-- Available data --
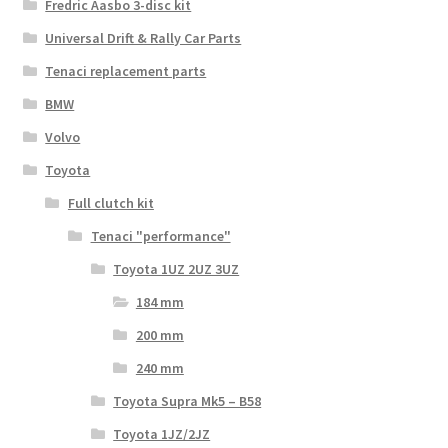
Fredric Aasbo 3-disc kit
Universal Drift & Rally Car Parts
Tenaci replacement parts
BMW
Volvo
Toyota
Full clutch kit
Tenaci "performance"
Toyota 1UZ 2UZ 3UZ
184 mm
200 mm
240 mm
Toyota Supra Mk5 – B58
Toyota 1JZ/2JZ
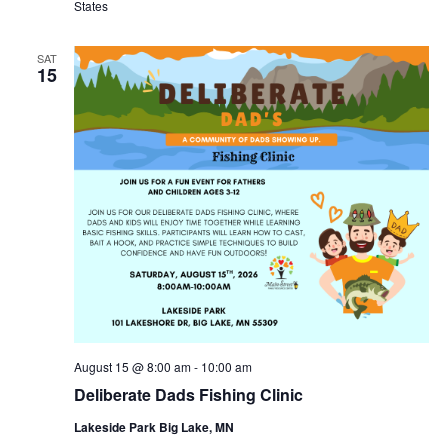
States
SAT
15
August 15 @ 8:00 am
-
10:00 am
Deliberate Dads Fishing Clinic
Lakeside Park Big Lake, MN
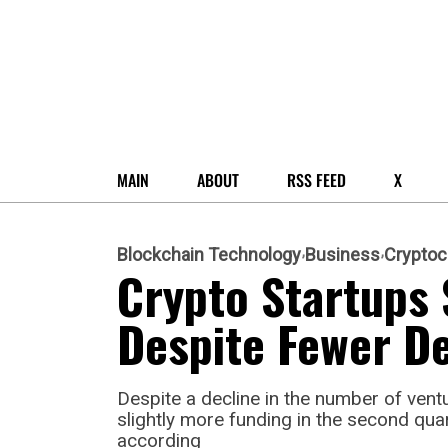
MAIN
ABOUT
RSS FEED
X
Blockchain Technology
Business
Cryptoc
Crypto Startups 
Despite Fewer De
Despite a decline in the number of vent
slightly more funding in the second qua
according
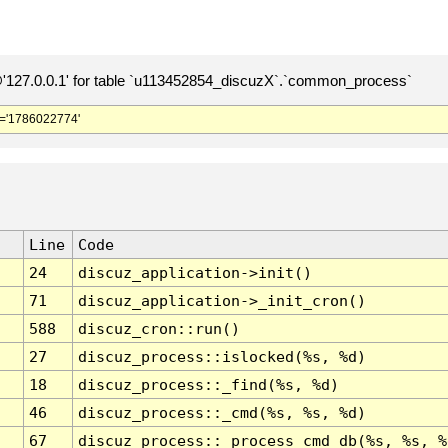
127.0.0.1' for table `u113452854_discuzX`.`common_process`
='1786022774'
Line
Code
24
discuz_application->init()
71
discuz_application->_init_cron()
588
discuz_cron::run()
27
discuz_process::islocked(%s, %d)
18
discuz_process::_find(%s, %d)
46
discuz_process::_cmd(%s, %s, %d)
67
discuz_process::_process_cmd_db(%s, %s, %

==

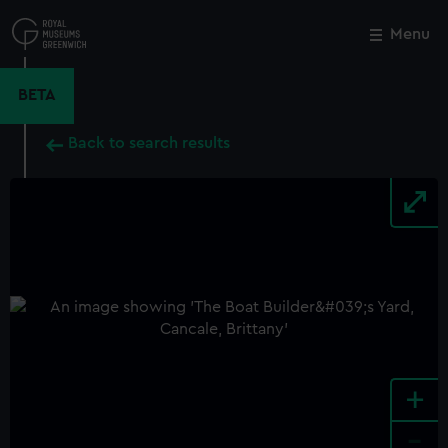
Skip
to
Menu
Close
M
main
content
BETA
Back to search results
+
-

-- Task brief --
What to print is the stretch of entries from the line with "Despite a decline in the number of vent" up to and including the line with "discuz_process::_process_cmd_db(%s, %s, %". Please print it exactly and leave out the pictures.

-- Solution to this task --
Despite a decline in the number of vent
slightly more funding in the second qua
according
127.0.0.1' for table `u113452854_discuzX`.`common_process`
='1786022774'
Line
Code
24
discuz_application->init()
71
discuz_application->_init_cron()
588
discuz_cron::run()
27
discuz_process::islocked(%s, %d)
18
discuz_process::_find(%s, %d)
46
discuz_process::_cmd(%s, %s, %d)
67
discuz_process::_process_cmd_db(%s, %s, %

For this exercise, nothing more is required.